Monitoring Laravel in Production — CloudWatch, Prometheus & Grafana

Deploying is not the finish line. How many times have you received a message like "Hey, the site is really slow" or "Why can't I place an order?" without having any idea there was a problem until users complained?

Monitoring helps you detect issues before users encounter them. This article walks you through setting up a comprehensive observability system for Laravel, from simple to advanced.
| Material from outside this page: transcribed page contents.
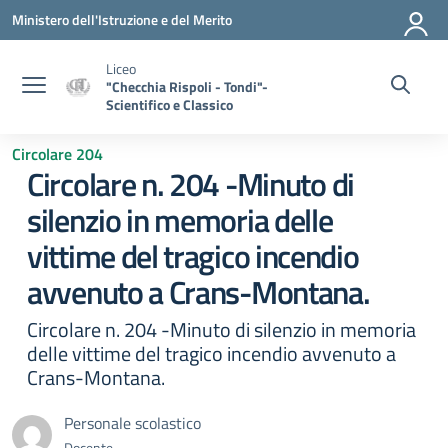
Vai ai contenuti
Vai al menu di navigazione
Vai al footer
Ministero dell'Istruzione e del Merito
Liceo
"Checchia Rispoli - Tondi"-
Scientifico e Classico
Circolare 204
Circolare n. 204 -Minuto di
silenzio in memoria delle
vittime del tragico incendio
avvenuto a Crans-Montana.
Circolare n. 204 -Minuto di silenzio in memoria
delle vittime del tragico incendio avvenuto a
Crans-Montana.
Personale scolastico
Docente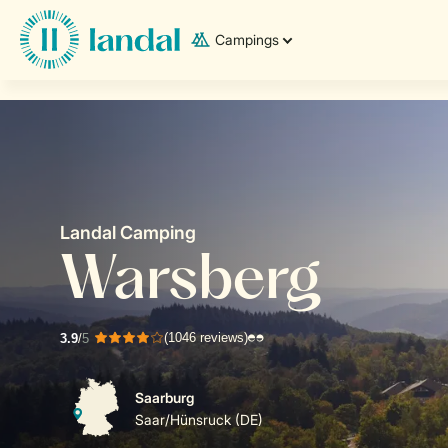
Campings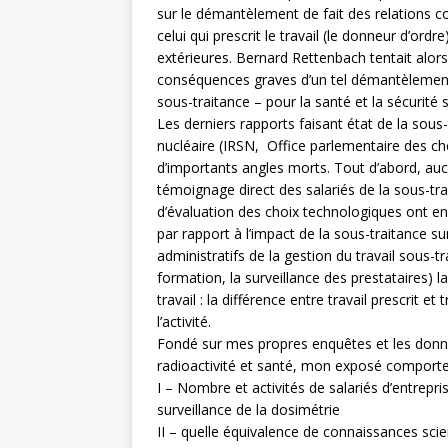
sur le démantèlement de fait des relations co
celui qui prescrit le travail (le donneur d’ordre
extérieures. Bernard Rettenbach tentait alors d
conséquences graves d’un tel démantèlement – 
sous-traitance – pour la santé et la sécurité su
Les derniers rapports faisant état de la sous
nucléaire (IRSN, Office parlementaire des c
d’importants angles morts. Tout d’abord, auc
témoignage direct des salariés de la sous-tra
d’évaluation des choix technologiques ont 
par rapport à l’impact de la sous-traitance s
administratifs de la gestion du travail sous-tr
formation, la surveillance des prestataires) 
travail : la différence entre travail prescrit e
l’activité.
Fondé sur mes propres enquêtes et les donnée
radioactivité et santé, mon exposé comportera
I – Nombre et activités de salariés d’entrepr
surveillance de la dosimétrie
II – quelle équivalence de connaissances scie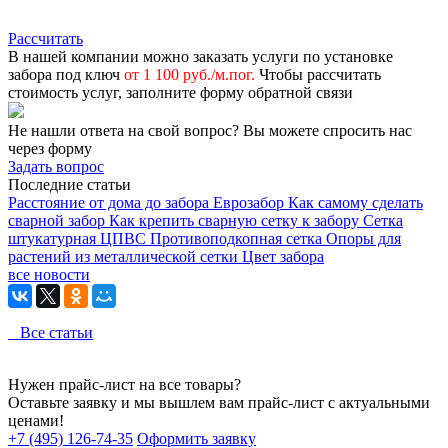
Рассчитать
В нашей компании можно заказать услуги по установке
забора под ключ
от 1 100 руб./м.пог.
Чтобы рассчитать
стоимость услуг, заполните форму обратной связи
Не нашли ответа на свой вопрос?
Вы можете спросить нас
через форму
Задать вопрос
Последние статьи
Расстояние от дома до забора
Еврозабор
Как самому сделать
сварной забор
Как крепить сварную сетку к забору
Сетка
штукатурная ЦПВС
Противоподкопная сетка
Опоры для
растений из металлической сетки
Цвет забора
все новости
Все статьи
Нужен прайс-лист на все товары?
Оставьте заявку и мы вышлем вам прайс-лист с актуальными
ценами!
+7 (495) 126-74-35
Оформить заявку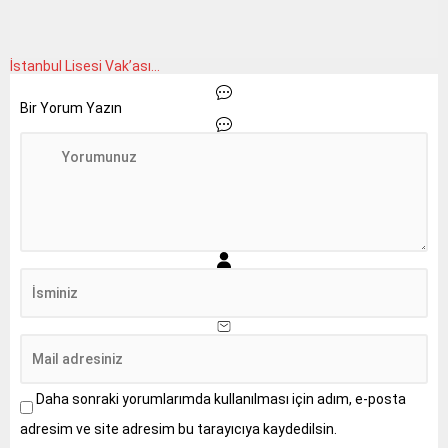
İstanbul Lisesi Vak’ası…
Bir Yorum Yazın
Daha sonraki yorumlarımda kullanılması için adım, e-posta
adresim ve site adresim bu tarayıcıya kaydedilsin.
The Three Pillars of Observability

┌─────────────────────────────────────────┐
│            OBSERVABILITY                │
├──────────┬──────────┬───────────────────┤
│  LOGS    │ METRICS  │    TRACES         │
│          │          │                   │
│  "What   │ "How     │  "Where did the   │
│  happened"│ much,   │  request go, how  │
│          │ how long"│  long at each hop"│
│          │          │                   │
│ Monolog  │Prometheus│  OpenTelemetry    │
│CloudWatch│ Grafana  │  Jaeger/Zipkin    │
└──────────┴──────────┴───────────────────┘

Logs: Record events. "404 request at 15:30", "Payment failed for user #123".
Metrics: Aggregated numbers. "CPU 80%", "500 requests/second", "Average response time 200ms".
Traces: Track a single request's lifecycle across services. "Request → Controller → Database (150ms) → Redis (5ms) → Response".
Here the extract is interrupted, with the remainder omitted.